Voices of power, passion, and personality
Thursday, September 10, 2015, 11:30-12:30, Large Hall
Klaus R. Scherer
Many species of animals use vocal communication in mating rituals, warning conspecifics, conveying location of food sources, and social learning. Not surprisingly, the human species has perfected this system of communication by developing first spoken and then written language. I will argue that the expression of emotion has been an important motor for this evolutionary advancement. In many species we find multimodal “affect bursts” which communicate reactions to environmental events and behavioral intentions to conspecifics through synchronized vocal, facial and bodily expression. It becomes increasingly plausible that both speech and music evolved from such affect bursts. In this talk, I will highlight the major strengths of vocal communication, especially voice quality, as compared to facial expression. While the face is a relatively discrete signaling system for specific reactions and messages, in large part restricted to human communication, the voice is a phylogenetically old and continuous carrier of information about the vocalizer’s physique, enduring dispositions, strategic intention and current emotional state. The dynamic nature of voice delivery, including changes in voice quality, rhythm, intonation, and timing, is a major asset in communicating the unfolding of emotional reactions continuously in real time, allowing for instantaneous adaptation. In addition to theoretical considerations, including the suggestion of a path model for vocal communication, I will present recent empirical research from our laboratory, for both the speaking and the singing voice. Specifically, the signaling of speaker, power, passion and personality will be addressed. In addition, a variety of potential applications in different domains will be discussed.

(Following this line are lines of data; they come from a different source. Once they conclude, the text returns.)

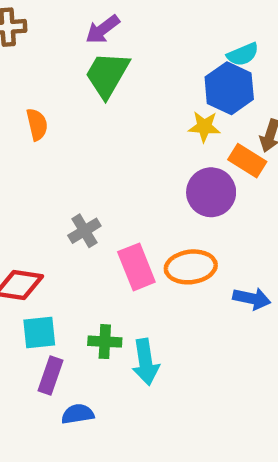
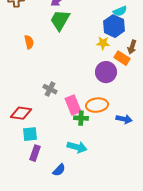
gray cross: (84, 231) -> (50, 89), turned -32
green cross: (105, 342) -> (81, 118), moved
cyan arrow: (146, 362) -> (77, 147), turned -66
blue semicircle: (78, 414) -> (59, 170), moved, turned 144

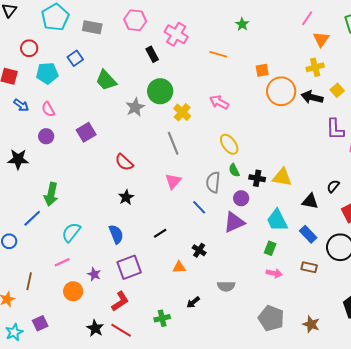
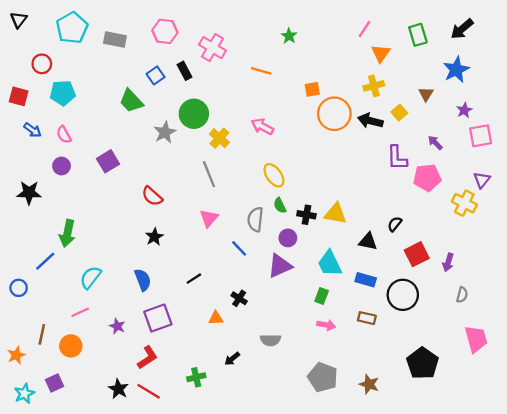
blue square: (75, 58) -> (156, 75), moved
blue rectangle: (308, 234) -> (366, 280), turned -30
orange circle: (73, 291) -> (71, 346), moved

Biography: Klaus R. Scherer is an emeritus professor at the University of Geneva and an honorary professor at the Ludwig-Maximilians University Munich. In 2005 he founded the Swiss Center for Affective Sciences at the University of Geneva, a Swiss National Center of Competence in Research, which he has directed until 2013. Scherer obtained a Ph.D. from Harvard University in 1970 with a thesis on voice and personality. After teaching at the University of Pennsylvania, Philadelphia, and the Universities of Kiel and Giessen, Germany, he was appointed, in 1984 to the chair in emotion psychology at the University of Geneva. Scherer’s research activities focus on different aspects of emotion and other affective states, in particular emotional expression in the voice and induction of emotion by music. Scherer reported this work in numerous publications in the form of monographs, contributed chapters, and papers in international journals. He co-edits the “Affective Science Series” for Oxford University Press and was the founding co-editor of the journal Emotion. He is a member of the Academia Europea and of the American Academy of Arts and Sciences. He has been awarded honorary doctorates by the University of Bologna and the University of Bonn. He held an ERC Advanced Grant and participated in several European Networks of Excellence.